• **Work required**
Up to and including the line that contains "backgrounds and fostering", reproduce every line exactly, beginning with the first line below.

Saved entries
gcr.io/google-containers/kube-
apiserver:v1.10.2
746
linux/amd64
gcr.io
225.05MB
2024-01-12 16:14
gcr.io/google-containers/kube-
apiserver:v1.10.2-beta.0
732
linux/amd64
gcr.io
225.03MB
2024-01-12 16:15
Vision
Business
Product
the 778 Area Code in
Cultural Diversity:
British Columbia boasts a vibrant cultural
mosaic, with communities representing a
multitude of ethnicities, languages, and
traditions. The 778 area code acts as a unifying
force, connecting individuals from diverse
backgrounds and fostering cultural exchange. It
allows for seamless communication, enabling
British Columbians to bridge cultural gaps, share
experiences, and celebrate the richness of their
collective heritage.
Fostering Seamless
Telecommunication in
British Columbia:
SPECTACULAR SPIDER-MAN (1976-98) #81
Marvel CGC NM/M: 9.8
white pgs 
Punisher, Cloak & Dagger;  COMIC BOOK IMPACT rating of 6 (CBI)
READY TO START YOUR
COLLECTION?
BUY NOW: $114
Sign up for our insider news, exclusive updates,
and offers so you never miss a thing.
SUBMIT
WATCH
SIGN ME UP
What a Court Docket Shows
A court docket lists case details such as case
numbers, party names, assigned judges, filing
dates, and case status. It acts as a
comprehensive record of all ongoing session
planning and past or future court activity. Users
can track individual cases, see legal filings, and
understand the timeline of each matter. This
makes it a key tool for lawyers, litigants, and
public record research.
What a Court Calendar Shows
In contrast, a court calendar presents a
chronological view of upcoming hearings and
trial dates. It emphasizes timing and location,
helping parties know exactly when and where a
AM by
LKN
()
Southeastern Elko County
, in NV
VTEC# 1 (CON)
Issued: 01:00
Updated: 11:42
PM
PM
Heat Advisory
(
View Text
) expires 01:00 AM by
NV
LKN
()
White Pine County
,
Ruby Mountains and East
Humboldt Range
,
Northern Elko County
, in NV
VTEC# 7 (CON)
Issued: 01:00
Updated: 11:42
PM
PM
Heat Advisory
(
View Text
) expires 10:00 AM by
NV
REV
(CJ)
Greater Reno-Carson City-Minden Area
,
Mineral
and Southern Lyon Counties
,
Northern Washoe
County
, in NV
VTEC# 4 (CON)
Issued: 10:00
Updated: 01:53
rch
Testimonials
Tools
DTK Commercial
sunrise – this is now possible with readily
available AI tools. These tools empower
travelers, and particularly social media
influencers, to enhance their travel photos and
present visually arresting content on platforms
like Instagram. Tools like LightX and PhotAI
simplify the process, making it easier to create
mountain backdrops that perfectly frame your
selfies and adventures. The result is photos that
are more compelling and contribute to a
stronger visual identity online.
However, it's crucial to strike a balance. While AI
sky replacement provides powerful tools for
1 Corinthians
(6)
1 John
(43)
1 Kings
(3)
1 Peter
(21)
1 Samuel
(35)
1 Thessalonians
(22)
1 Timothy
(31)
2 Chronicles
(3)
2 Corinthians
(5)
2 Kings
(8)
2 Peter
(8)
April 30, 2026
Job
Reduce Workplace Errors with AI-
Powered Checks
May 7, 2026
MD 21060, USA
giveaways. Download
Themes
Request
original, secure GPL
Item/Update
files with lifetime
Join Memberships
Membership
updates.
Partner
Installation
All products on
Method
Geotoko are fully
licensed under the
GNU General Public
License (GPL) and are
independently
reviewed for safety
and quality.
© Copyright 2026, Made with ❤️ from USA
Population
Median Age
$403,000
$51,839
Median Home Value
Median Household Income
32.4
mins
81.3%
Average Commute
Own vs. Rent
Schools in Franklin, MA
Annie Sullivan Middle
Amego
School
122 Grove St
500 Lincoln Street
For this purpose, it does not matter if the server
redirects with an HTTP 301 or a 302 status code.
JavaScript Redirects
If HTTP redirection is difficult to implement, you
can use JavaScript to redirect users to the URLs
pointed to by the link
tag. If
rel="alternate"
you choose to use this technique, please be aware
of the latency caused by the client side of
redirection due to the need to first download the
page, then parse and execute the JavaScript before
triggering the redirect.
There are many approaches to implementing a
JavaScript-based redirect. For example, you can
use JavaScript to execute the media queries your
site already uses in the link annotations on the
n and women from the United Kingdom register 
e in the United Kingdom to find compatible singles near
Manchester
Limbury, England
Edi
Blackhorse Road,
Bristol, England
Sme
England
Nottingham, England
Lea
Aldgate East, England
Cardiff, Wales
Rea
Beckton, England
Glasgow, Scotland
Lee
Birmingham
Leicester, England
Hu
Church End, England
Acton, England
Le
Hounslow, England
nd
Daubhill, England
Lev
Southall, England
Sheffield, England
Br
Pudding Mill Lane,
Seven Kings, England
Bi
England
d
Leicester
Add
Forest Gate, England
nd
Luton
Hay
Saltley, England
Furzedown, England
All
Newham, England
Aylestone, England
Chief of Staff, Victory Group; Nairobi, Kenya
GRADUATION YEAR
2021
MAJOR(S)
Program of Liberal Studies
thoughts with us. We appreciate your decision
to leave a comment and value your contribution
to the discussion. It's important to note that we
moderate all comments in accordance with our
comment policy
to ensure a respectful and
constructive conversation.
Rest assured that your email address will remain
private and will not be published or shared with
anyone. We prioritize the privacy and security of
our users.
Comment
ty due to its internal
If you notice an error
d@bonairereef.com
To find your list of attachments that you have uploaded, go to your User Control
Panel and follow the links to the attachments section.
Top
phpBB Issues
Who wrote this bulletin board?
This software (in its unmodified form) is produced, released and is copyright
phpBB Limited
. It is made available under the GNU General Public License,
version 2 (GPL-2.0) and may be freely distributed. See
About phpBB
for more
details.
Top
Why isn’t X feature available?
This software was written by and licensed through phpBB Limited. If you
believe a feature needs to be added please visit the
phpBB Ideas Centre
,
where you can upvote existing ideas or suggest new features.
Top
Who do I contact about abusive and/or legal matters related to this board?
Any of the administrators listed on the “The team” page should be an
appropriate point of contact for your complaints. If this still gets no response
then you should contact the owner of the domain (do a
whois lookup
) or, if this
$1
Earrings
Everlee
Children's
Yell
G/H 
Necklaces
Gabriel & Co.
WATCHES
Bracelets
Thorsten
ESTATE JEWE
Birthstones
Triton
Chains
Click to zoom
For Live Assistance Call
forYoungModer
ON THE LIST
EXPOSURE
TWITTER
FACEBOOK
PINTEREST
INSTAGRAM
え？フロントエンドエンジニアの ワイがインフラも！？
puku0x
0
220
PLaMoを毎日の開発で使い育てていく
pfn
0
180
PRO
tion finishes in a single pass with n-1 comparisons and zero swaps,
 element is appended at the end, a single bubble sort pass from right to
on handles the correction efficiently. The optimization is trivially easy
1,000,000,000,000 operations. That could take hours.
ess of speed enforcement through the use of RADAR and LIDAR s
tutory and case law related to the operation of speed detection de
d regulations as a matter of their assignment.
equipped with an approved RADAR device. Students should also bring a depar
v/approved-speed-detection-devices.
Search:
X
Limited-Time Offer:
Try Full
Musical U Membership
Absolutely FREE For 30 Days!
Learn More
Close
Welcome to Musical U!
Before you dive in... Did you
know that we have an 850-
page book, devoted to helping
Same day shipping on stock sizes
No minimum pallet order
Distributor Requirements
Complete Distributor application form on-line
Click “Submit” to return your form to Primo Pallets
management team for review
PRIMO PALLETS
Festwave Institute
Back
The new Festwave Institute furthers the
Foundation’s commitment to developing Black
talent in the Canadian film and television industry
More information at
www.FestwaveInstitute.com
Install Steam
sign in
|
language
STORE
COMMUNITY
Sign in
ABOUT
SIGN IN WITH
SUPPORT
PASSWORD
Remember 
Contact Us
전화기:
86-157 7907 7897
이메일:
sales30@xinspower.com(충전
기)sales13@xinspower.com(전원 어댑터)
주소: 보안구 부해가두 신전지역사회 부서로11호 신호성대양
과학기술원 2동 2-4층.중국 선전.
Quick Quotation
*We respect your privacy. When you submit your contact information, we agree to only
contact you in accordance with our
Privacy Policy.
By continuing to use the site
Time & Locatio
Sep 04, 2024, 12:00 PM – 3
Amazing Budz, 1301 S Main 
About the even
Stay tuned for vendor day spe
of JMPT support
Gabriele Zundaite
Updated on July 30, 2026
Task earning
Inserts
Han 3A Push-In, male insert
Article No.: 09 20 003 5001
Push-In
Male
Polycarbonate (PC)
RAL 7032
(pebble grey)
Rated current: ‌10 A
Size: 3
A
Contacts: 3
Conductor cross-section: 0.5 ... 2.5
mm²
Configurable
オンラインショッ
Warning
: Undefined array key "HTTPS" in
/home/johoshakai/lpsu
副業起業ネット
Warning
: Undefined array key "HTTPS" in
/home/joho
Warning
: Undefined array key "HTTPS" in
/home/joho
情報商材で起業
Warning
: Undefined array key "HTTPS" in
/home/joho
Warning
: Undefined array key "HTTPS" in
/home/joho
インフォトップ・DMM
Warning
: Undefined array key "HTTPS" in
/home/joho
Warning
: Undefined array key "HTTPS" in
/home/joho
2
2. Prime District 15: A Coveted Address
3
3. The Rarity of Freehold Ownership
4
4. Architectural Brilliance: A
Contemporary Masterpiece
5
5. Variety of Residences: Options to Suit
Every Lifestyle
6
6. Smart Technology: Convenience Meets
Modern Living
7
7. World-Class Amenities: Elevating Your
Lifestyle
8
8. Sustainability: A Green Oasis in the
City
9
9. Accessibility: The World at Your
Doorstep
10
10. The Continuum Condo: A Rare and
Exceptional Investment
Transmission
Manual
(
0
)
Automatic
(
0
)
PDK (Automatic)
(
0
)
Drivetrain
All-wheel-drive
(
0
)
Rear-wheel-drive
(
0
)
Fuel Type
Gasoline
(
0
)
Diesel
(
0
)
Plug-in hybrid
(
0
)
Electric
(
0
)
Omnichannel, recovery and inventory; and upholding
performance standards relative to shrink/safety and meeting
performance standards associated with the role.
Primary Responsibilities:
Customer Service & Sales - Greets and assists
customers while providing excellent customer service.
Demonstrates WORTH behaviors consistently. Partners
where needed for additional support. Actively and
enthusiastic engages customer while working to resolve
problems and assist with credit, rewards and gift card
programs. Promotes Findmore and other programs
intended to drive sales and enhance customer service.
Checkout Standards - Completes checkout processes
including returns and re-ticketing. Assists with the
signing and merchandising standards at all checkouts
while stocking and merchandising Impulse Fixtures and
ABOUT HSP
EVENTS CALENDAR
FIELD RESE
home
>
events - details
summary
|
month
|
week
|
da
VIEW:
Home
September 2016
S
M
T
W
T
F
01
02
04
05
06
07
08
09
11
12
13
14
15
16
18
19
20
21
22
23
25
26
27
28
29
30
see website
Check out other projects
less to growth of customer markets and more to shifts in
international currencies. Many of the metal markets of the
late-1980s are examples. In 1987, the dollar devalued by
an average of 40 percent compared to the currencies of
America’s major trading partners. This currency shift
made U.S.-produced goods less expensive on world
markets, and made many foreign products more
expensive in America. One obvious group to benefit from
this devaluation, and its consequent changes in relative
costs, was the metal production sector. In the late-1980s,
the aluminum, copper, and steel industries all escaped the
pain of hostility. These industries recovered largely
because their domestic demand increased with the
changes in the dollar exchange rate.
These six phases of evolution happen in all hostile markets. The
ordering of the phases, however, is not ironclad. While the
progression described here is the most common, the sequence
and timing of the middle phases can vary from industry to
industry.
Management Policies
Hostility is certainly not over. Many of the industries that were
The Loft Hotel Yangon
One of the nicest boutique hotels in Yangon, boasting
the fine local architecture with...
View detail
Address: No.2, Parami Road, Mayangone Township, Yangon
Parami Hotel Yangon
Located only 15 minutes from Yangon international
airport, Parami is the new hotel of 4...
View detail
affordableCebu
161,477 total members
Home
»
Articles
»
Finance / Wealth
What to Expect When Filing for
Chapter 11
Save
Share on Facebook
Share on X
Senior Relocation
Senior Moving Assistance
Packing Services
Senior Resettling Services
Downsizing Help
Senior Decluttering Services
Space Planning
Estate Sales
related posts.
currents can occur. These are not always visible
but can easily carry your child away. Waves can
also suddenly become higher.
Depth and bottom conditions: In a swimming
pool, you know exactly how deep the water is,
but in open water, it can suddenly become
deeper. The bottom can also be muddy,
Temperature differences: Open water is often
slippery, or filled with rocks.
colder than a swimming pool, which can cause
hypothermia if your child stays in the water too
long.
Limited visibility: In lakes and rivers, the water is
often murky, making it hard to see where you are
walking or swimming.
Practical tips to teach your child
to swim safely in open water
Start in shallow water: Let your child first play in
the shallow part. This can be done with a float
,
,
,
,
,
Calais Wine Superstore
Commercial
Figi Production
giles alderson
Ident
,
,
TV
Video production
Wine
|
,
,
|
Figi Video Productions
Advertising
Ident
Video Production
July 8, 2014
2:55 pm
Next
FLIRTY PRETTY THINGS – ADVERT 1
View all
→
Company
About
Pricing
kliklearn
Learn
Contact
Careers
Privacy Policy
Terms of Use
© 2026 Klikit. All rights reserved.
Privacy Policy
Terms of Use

• **Answer for the task**
gcr.io/google-containers/kube-
apiserver:v1.10.2
746
linux/amd64
gcr.io
225.05MB
2024-01-12 16:14
gcr.io/google-containers/kube-
apiserver:v1.10.2-beta.0
732
linux/amd64
gcr.io
225.03MB
2024-01-12 16:15
Vision
Business
Product
the 778 Area Code in
Cultural Diversity:
British Columbia boasts a vibrant cultural
mosaic, with communities representing a
multitude of ethnicities, languages, and
traditions. The 778 area code acts as a unifying
force, connecting individuals from diverse
backgrounds and fostering cultural exchange. It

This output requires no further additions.